I’ve spent the last two weeks facilitating two back to back outdoor education programs for an international school from Jakarta. Two weeks straight, 150 middle school kids, and an amazing team of 6 facilitators backed by our logistics superhero.  I was working for Odyssey Institute, a Bali-based company whose mission is, “Contributing to global sustainability through experiential education.”

I’m covered in mosquito bites, sore in places I didn’t even know existed, and so tired that I’m considering installing voice to text software so that I can complete this post in a starfish position. But it was worth it. Working in Outdoor Ed is exhausting, but it’s one of those rare jobs where every once in  a while you look at your co-workers and ask, “We’re getting paid to do this?”

Here are five reasons why:

1. Oh the Places You’ll Go: Like I said – teaching outdoor ed means getting paid to travel to new and exciting places. Over the last year, my job has sent me tubing down a river, camping in a volcanic caldera, balancing atop a high ropes course in the rainforest, and snorkelling a world-class reef.  I also get paid to revive my weary muscles in therapeutic hot springs and sleep in 4 star eco-resorts.
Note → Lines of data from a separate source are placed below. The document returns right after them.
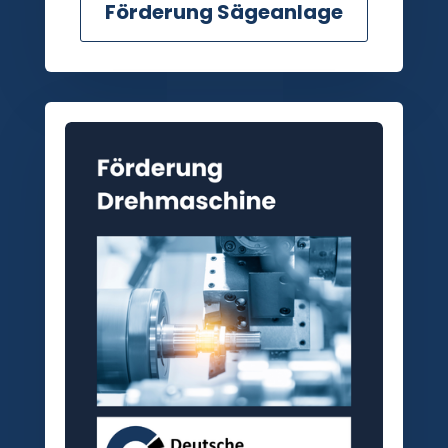
Förderung Sägeanlage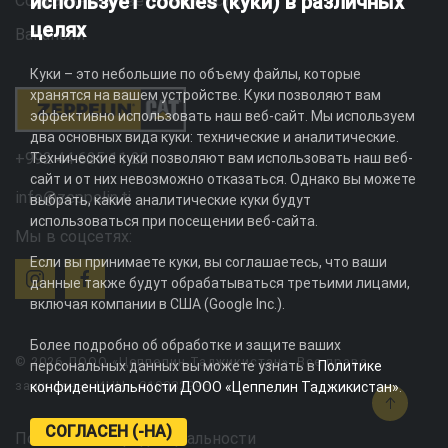
использует cookies (куки) в различных
Социальная ответственность
целях
Вакансии
Куки – это небольшие по объему файлы, которые
хранятся на вашем устройстве. Куки позволяют вам
эффективно использовать наш веб-сайт. Мы используем
два основных вида куки: технические и аналитические.
+992 44 625 11 22
Технические куки позволяют вам использовать наш веб-
сайт и от них невозможно отказаться. Однако вы можете
info@zeppelin.tj
выбрать, какие аналитические куки будут
использоваться при посещении веб-сайта.
Мы в соцсетях:
Если вы принимаете куки, вы соглашаетесь, что ваши
данные также будут обрабатываться третьими лицами,
включая компании в США (Google Inc.).
Более подробно об обработке и защите ваших
© 2026 ДООО «Цеппелин Таджикистан». Все права
персональных данных вы можете узнать в
Политике
защищены. ИНН - 010082996
конфиденциальности ДООО «Цеппелин Таджикистан»
.
СОГЛАСЕН (-НА)
Политика конфиденциальности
Working in these places is different from being a tourist because passivity is not an option. On this last program, I led an all-day rainforest hike. The facilitators completed the hike once before the kids arrived, but the next 3 times it was up to us to make a lesson out of it. More than just walking through the steamy jungle, we drew metaphors for human communities out of the layers of the rainforest and stopped to create ‘sound maps’ while the kids sat in silence in a riverside clearing. Creating focussed site-specific activities allowed me to connect actively with these new places.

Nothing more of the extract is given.